Unfortunately, the only thing I learned about finances was how to alternate monthly bill-paying, keeping our balances due to 60 days rather than 30. Most dry goods establishments would generously allow the local ministry the option of layaway or payment over time (no credit cards back then), which meant that we could have at least one pair of school shoes and one pair of Sunday shoes that fit. I did learn the honorable practice of barter, which I engage in to this day.

Both sets of grandparents were adept at making a living from the land. My maternal grandparents always had a huge garden and put up all kinds of food. Mamaw was also an expert seamstress. We would draw pictures of outfits, and she had the uncanny ability to find patterns and materials and reproduce whatever our imaginations could dream up. We regularly received boxes of dresses, pajamas, skirts and blouses, always with a small box of Papaw's fudge, made with pecans from the tree in their backyard they planted when I was born. Along with hand-me-downs from the church, this was our entire wardrobe. I got my first store-bought dress when I was 11.

Paternal grandparents were farmers, as was my dad before he was called to the ministry. It was a hard, sometimes cruel life. Cotton, before the boll weevil wiped them out. Turkeys, beef cattle, even a stint as a butcher when the topsoil was gone, blown away in the 50's on the southernmost fringes of the Dust Bowl. My grandmother was blind, which didn't stop her from her farmwife chores. She cooked, did laundry, fed the chickens, gathered eggs, all by touch. Should I ever lose my sight, I know I can make my way in the dark, at least in familiar territory.
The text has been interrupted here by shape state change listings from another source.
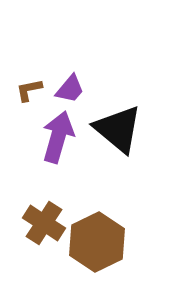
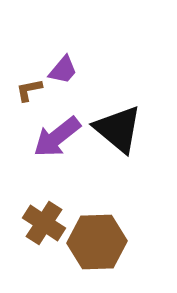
purple trapezoid: moved 7 px left, 19 px up
purple arrow: moved 1 px left; rotated 144 degrees counterclockwise
brown hexagon: rotated 24 degrees clockwise
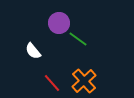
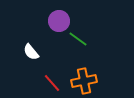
purple circle: moved 2 px up
white semicircle: moved 2 px left, 1 px down
orange cross: rotated 30 degrees clockwise
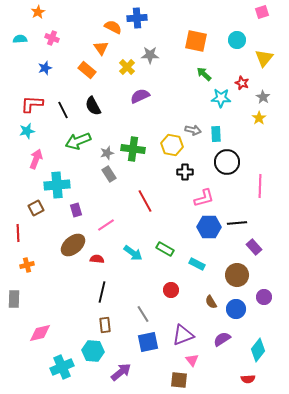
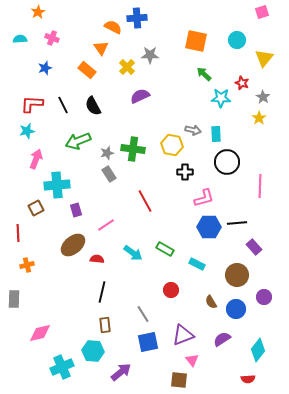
black line at (63, 110): moved 5 px up
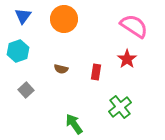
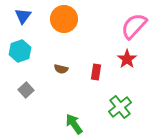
pink semicircle: rotated 80 degrees counterclockwise
cyan hexagon: moved 2 px right
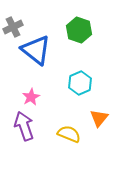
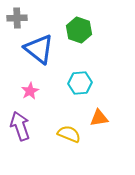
gray cross: moved 4 px right, 9 px up; rotated 24 degrees clockwise
blue triangle: moved 3 px right, 1 px up
cyan hexagon: rotated 20 degrees clockwise
pink star: moved 1 px left, 6 px up
orange triangle: rotated 42 degrees clockwise
purple arrow: moved 4 px left
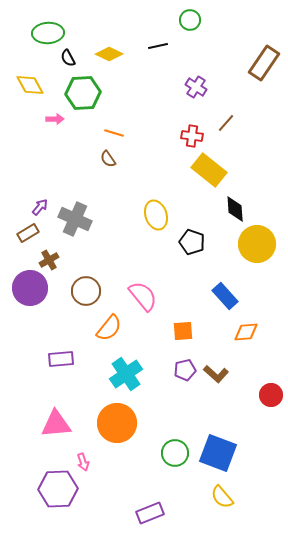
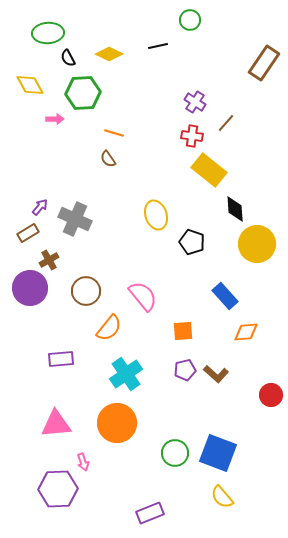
purple cross at (196, 87): moved 1 px left, 15 px down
What we lacked in coin, we made up for in education, literature, intellectual discovery. self-reliance, the arts, and family. We were rich in imagination and resourcefulness. I have come to believe that these experiences were worth much more than mere money, and serve me well in the present economy. After all, I've had lots of practice. This is not to say that everything is hunky-dory. The world has changed. But this background gave me a modicum of self-confidence that keeps fear to a minimum.

In a nutshell, my fiscal sheme is simply to live as simply as possible, while maximizing resources. Nothing earth-shattering, but that just might be all I need.